Другое суждение Волковой кажется более перспективным для уяснения «сплетения судеб»: «Не имея возможности писать Ирине после разрыва их отношений, Набоков начал посылать ей открытые письма…, вставив свои мысли в чье-то чужое письмо». К примеру, «Прощай, бедная моя любовь. Я никогда тебя не забуду и никем не смогу заменить» – этим признанием открывается объемное цитирование из романа «Подлинная жизнь Себастьяна Найта».
Далее автор обращается к стихам Гуаданини: «Ее (письма. – Е. К.) к нему – это единственный изданный сборник ‘Письма’. Стихи неровные, уступающие по таланту многим своим современницам-эмигранткам, но каждый листок этого сборника – это неотправленное письмо, кусочек судьбы». В этом заключении неточно слово «каждый» – тематика стихов куда более разнообразна: воспоминания, картины природы, описания европейских красот… Кстати, по поводу поэтического уровня стихов Ирины (рядом со стихами ее парижских современниц) Игорь Чиннов в письме Юрию Терапиано справедливо заметил: «Стихи Ирины были не хуже тех, кого печатали русские литературные издания, но ее поэтической судьбе не было суждено сложиться в то время».

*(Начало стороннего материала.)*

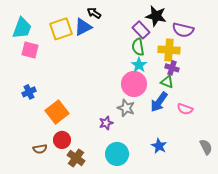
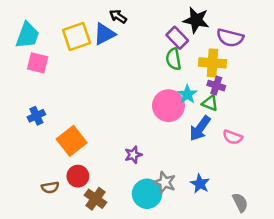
cyan star: (139, 65) -> (187, 94), moved
gray star: (126, 108) -> (165, 182), moved
gray semicircle: (206, 147) -> (240, 203), moved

Открывается книга трагическим стихотворением, кажется, лучшим в сборнике, которое прочитывается как эпиграф к нему.
Письма
Кружатся, как птицы носимые ветром,
Кружатся, как листья, опавшие с ветром,
А листья – листы и листок – лоскуток.
Скользнул, оторвался, умчался клочок,
От сердца клочок и на сердце замок…
Танцуют, как листья, носимые ветром,
Несутся, как листья, опавшие в ветре
Слова – вы бессмертны, слова, вы – нетленны,
Рожденные в бурю – вы бурей рожденны
И сладостной горечью вы напоенны,
И в цепи как звенья: сегодня-вчера,
Звучанья, созвездья, огни, вечера,
В кругу фонаря, как при свете свечи,
В танцклассе дорожек, и пахнут цветы
От клумбы незримой. На листик блокнота
Ложатся, как краски, слова – словно ноты
И нежного деревца пестрая тень…
И надо дожить, чтобы завтрашний день
Принес бы нам радость – письмо как поэму,
Поэму о счастье – на вечную тему…
Бегут, задыхаясь, друг другу навстречу
Слова, спотыкаясь, горячие речи,
Такой косолапой походкой руки
Исписаны все уголки… И листки
Кружатся, как ветром гонимые птицы –
Слова как огонь – не сжигают страницы…
Кроме 36 стихотворений (сопровождаемых редкими иллюстрациями видов французских городов из альбомов и бедекеров 1930-х годов), книга включает и «анонимный рассказ»: Алетрус – «Туннель». Решение включить в переиздание поэтического сборника прозаический текст говорит, вернее всего, об излишней «раскованности» составителя книги Евгения Белодубровского. Его собственная работа на тридцати страницах («лоскутное одеяло», по определению автора) имеет заглавие: «Как отблеск жизни предыдущей, или Скрипка и немножко нервно. (Из заметок литературного старателя)». Белодубровский повествует о своих многочисленных встречах с интересными людьми и литературных разысканиях, среди них – включенный в сборник «Письма» отклик Ирины Гуаданини на смерть Б. Л. Пастернака.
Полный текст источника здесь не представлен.